Mouse macrophage paraoxonase 2 activity is increased whereas cellular paraoxonase 3 activity is decreased under oxidative stress.

Objective—To determine whether paraoxonases (PONs) are expressed in macrophages and to analyze the oxidative stress effect on their expression and activities. Methods and Results—We demonstrated the presence (mRNA, protein, activity) of PON2 and PON3 but not PON1 in murine macrophages, whereas in human macrophages, only PON2 was expressed. Under oxidative stress as present in mouse peritoneal macrophages (MPMs) from apoE-deficient (E0) mice as well as in C57BL6 mice, MPMs that were incubated with buthionine sulfoximine, with angiotensin II, with 7-ketocholesterol, or with oxidized phosphatidylcholine, PON2 mRNA levels and lactonase activity toward dihydrocoumarin significantly increased (by 50% to 130%). In contrast, PON3 lactonase activity toward lovastatin was markedly reduced (by 29% to 57%) compared with control cells.

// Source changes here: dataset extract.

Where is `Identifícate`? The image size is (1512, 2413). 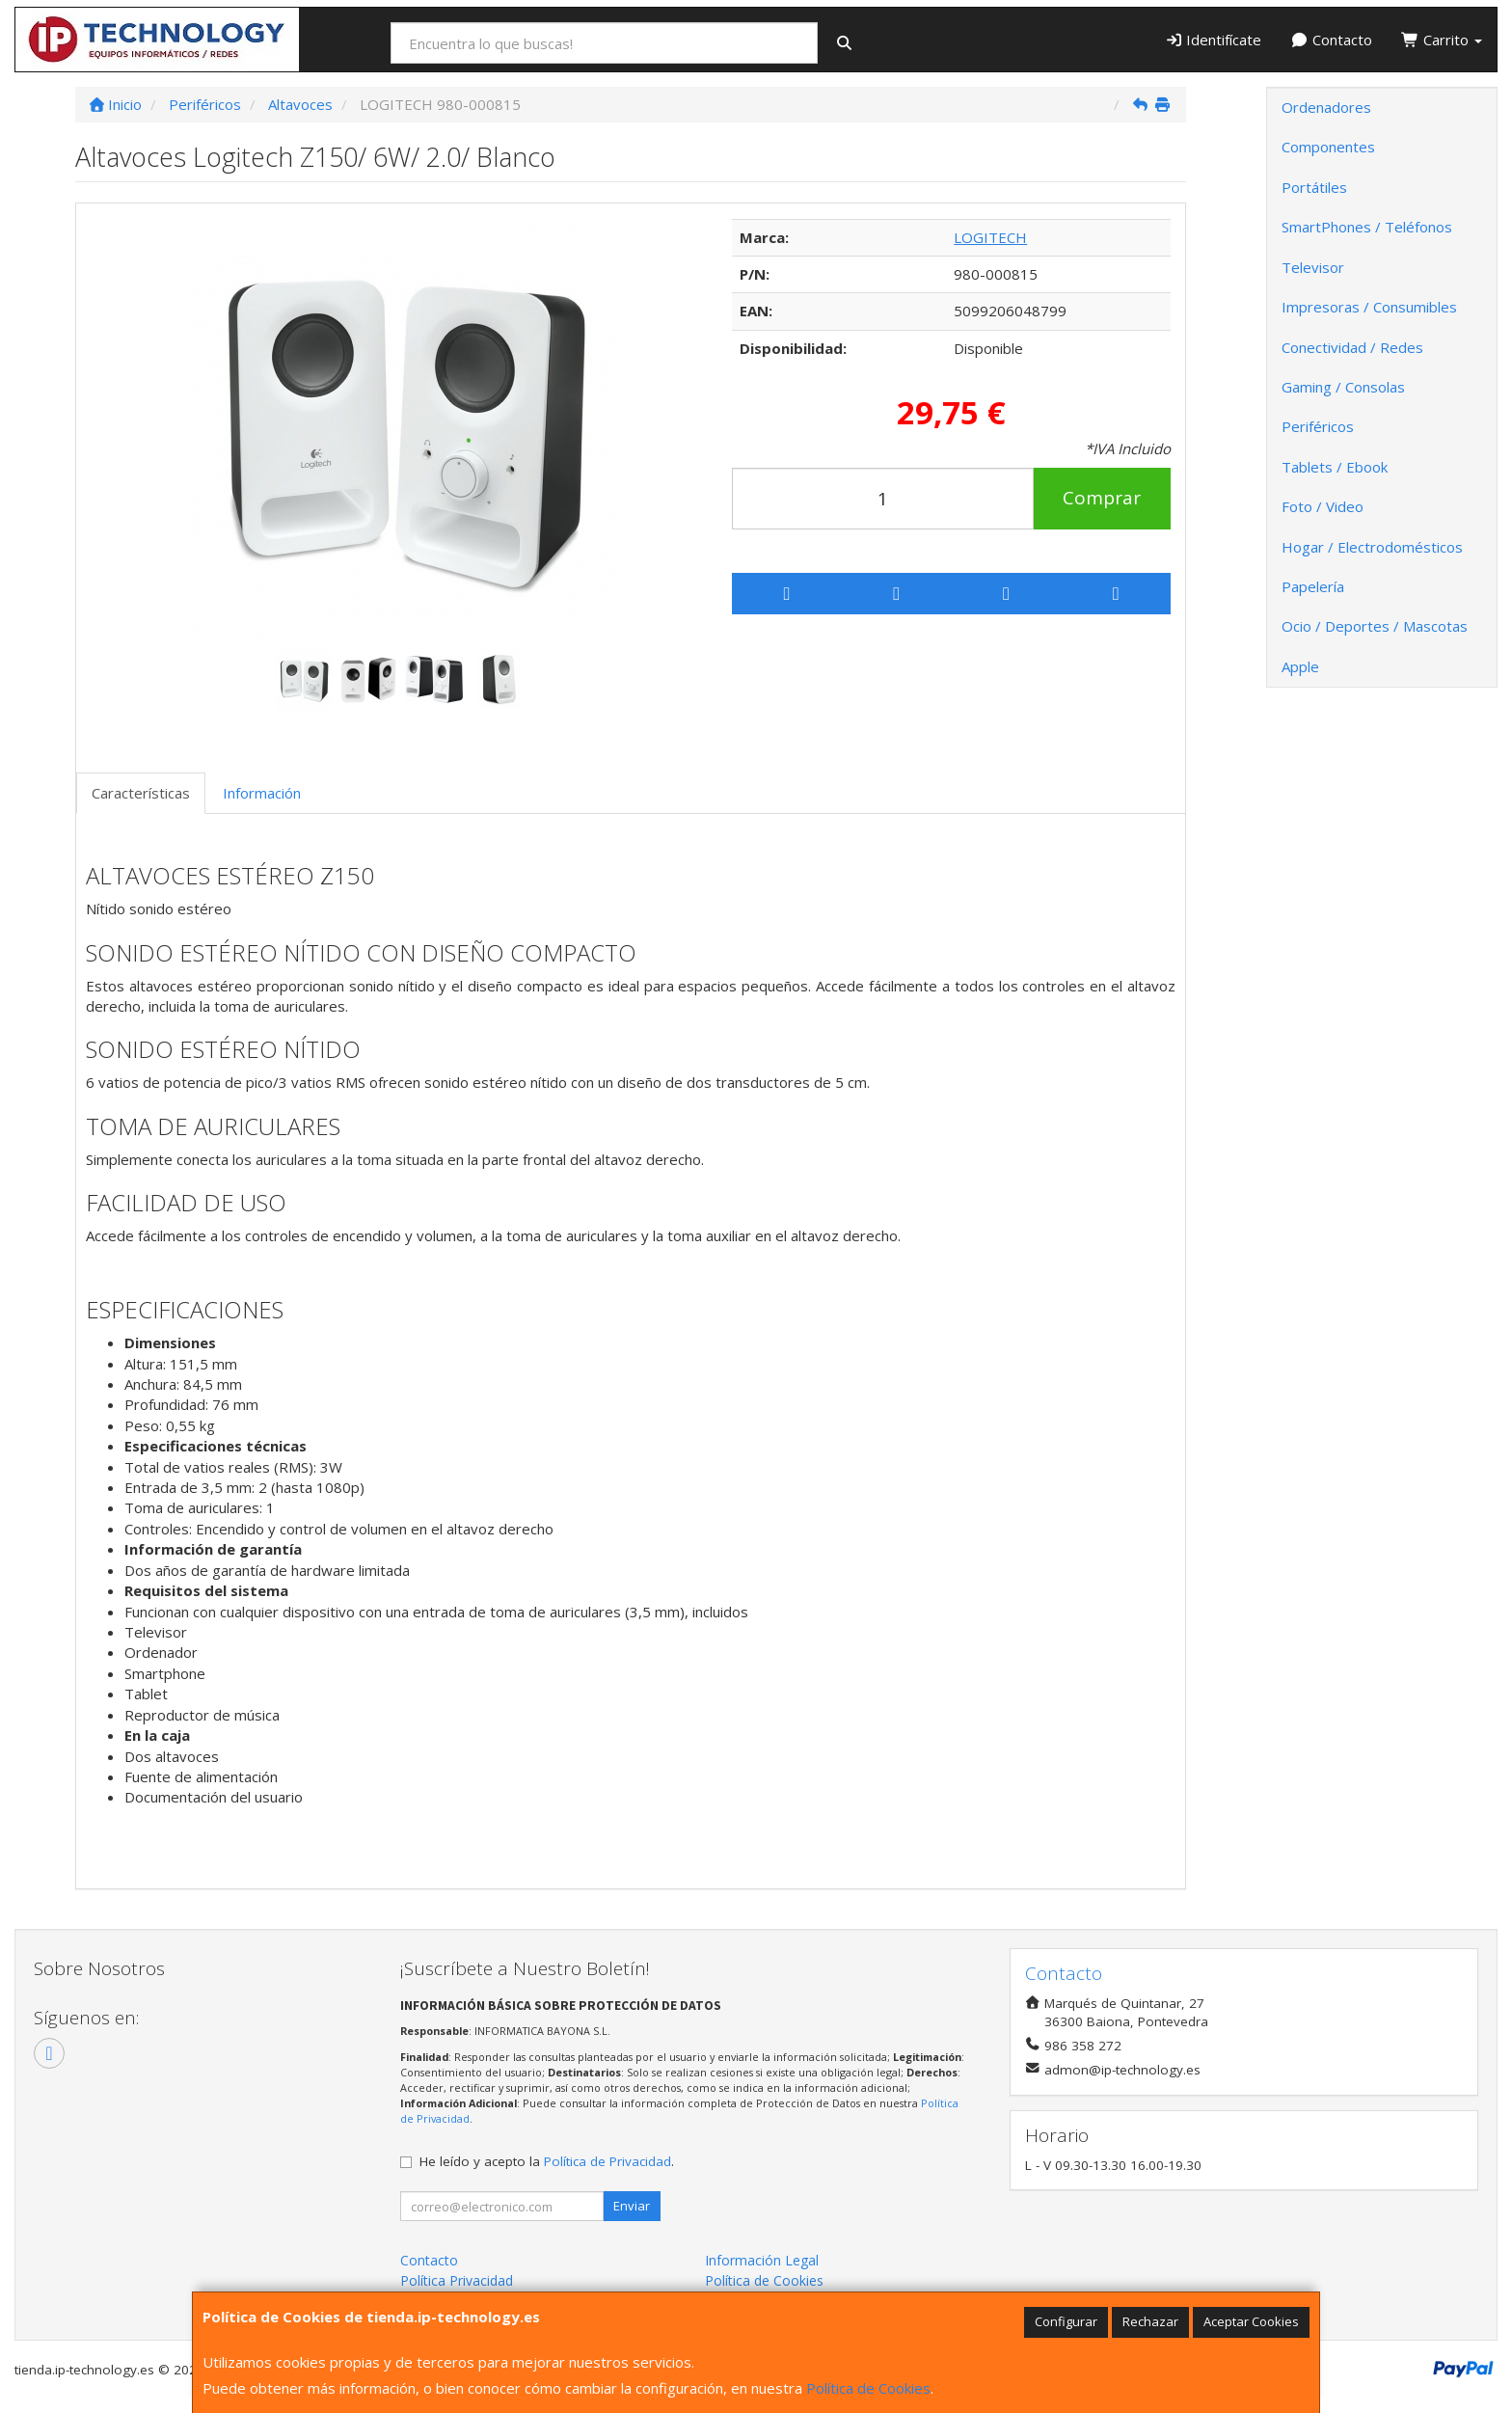 Identifícate is located at coordinates (1213, 39).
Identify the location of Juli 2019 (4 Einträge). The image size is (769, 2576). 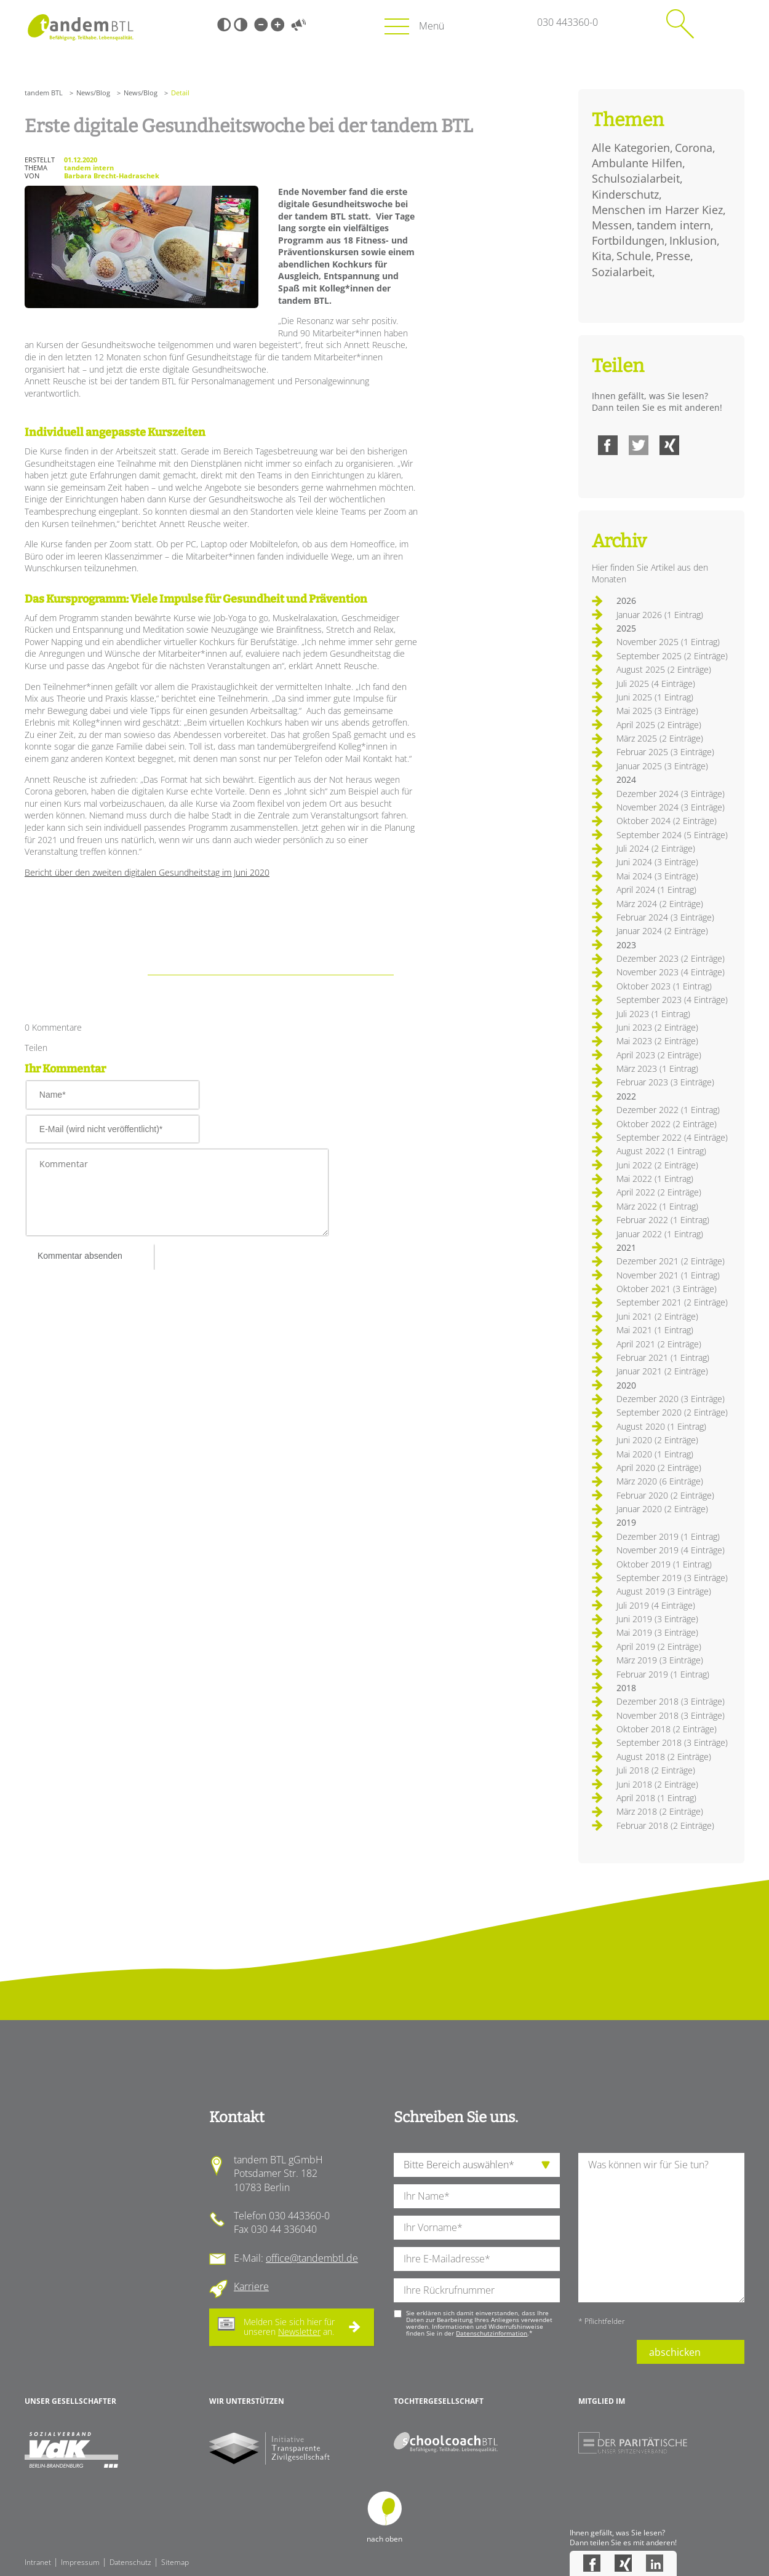 (655, 1605).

The supplementation of E0 mice with dietary antioxidants (vitamin E, pomegranate juice) significantly increased macrophage PON3 activity (by 23% to 40%), suggesting that oxidative stress was the cause for the reduced macrophage PON3 activity. Incubation of purified PON2 or PON3 with E0 mice MPMs resulted in reduced cellular lipid peroxides content by 14% to 19% and inhibition of cell-mediated LDL oxidation by 32% to 39%. Conclusions—Increased macrophage PON2 expression under oxidative stress could represent a selective cellular response to reduce oxidative burden, which may lead to attenuation of macrophage foam cell formation.